Arlington, Texas
For my project I decided to scrape 400 observations off Zillow for the city of Arlington in Texas. After cleaning the housing data and extracting variables [prices, beds, baths, sqft, zip] I noticed that the zip code column had a few missing values which I decided to manually key in. When I first ran the model without the spatial variable ‘zip’ the MSE was 792,222,497,120. To lower the MSE I decided to use the spatial variable, Standard Scaler and the Min Max Scaler. The standard scaler yielded the lower MSE which was 738,784,367,300. While this MSE is very high it was the lowest out of all the trials I did. Perhaps removing the outliers would increase model performance but i wanted to keep up to the 400 observation minimum requirement.
Below are some descriptive statistics:
Above you can see that 75% of my data comprised of houses with prices less than $700,000 and the max price $10,995,000 so I decided to do make a boxplot.
There are 99 observations with a price greater than $700,000 so we initially had 99 potential outliers. After calculating the IQR range I calculated the upper fence which is $1,240,045. This left my dataset with 40 definite outliers (10% of whole). I decided to keep these data points because they were a sizeable chunk of my dataset.
Below is a log transformed histogram of the Arlington housing prices. The shape of the graph distribution shows that there are a lot of homes in the lower price range and very few homes in the higher price range.
Model Architecture
I tried a few different approaches. First I tried a model without the zipcode and without scaling the data, a model with the zipcode and unscaled data, and finally two models with the Standard Scaler and the MinMax Scaler. The model that used the standard scaler was the best performer with an expectedly high MSE of 738,784,367,300 due to the outliers. Below is a code snippet:
from sklearn.preprocessing import StandardScaler as SS
ss = SS()
# homes = pd.read_csv('out.csv')
homes = pd.read_csv('TX.csv')
homes.columns
homes_scaled = ss.fit_transform(homes)
homes_scaled = pd.DataFrame(homes_scaled, columns = ['prices', 'beds', 'baths', 'sqft', 'zip'])
homes_scaled.head()
model = tf.keras.Sequential([keras.layers.Dense(units=1, input_shape=[4])])
model.compile(optimizer='sgd', loss='mean_squared_error')
x1 = homes_scaled['beds'] # number of beds
x2 = homes_scaled['baths'] #number of baths
x3 = homes_scaled['sqft'] #sqft
x4 = homes_scaled['zip']
xs = np.stack([x1,x2,x3,x4], axis=1)
ys = homes_scaled['prices'] #price
history = model.fit(xs, ys, epochs=500)
p = model.predict(xs)
p = np.concatenate([p, xs], axis=1)
p_back = ss.inverse_transform(p)
Below is a graph that shows how the MSE was affected as we increased the number of epochs. It is clear that after about the first 50 epochs that the model failed to improve its predictive capability.
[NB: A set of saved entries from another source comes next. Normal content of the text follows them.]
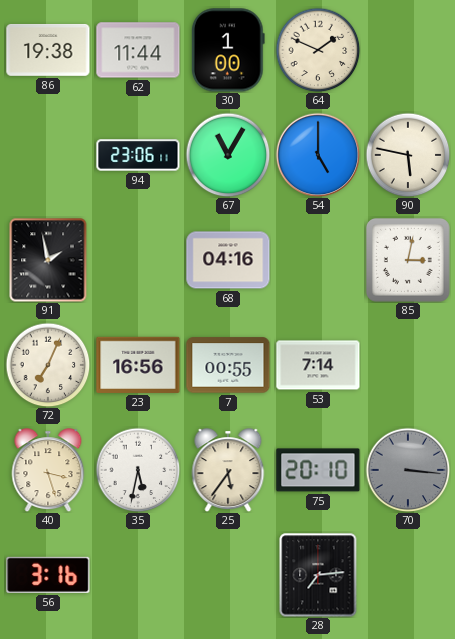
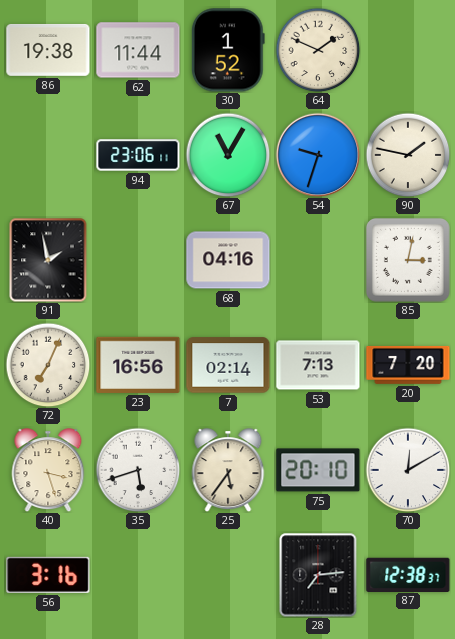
30: 1:00 -> 1:52
54: 5:00 -> 9:33
90: 5:47 -> 1:47
7: 00:55 -> 02:14
53: 7:14 -> 7:13
20: none -> 7:20
35: 5:32 -> 5:42
70: 3:16 -> 12:10
70 dial: grey -> white
87: none -> 12:38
Here is also a graph of the loss function when the model had basic scaled data and no spatial variable. The behavior of the graphs are the same. This probably means that even though the MSE was lowered by using standard scaled data and a spatial variable, these factors were unable to improve the model’s ability to predict.
Model Output Analysis
The graph below is a scatter plot of the asking price and the predictions. It’s clear that the model is moderately good at predicting lower priced homes (between $100,000 and $1,000,000) based on point proximity to the 45 degree line in the lower left corner of the graph. The model’s predictive power became significantly worse as homes increased in price.
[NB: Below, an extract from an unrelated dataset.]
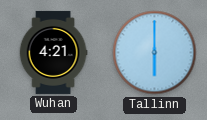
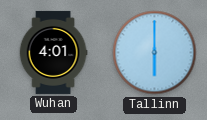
Wuhan: 4:21 -> 4:01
Analysis of the output that assesses and ranks all homes from best to worst deal.
I created a column that would compute how much the value of a home was overpredicted by subtracting the observed price from the predicted price and then used the code below to see how many values were above 0. 230 home values were overpredicted so my model had a tendency to overpredict.
homes[homes['overpredict'] > 0].count()
The chart below is a plot of the asking prices and the model’s over/underpredictions. For all values above 0 on the y axis, the model predicted a price higher than the asking price so these are the good deals. For all values below 0 on the y axis, the model predicted a price lower than the asking price so these are the bad deals. As you move up along the y axis from 0 the more good deals you will find and as you move down along the y axis from 0 the more bad deals you will find. It is hard to see but there are exactly 230 points above 0 and 170 points below 0.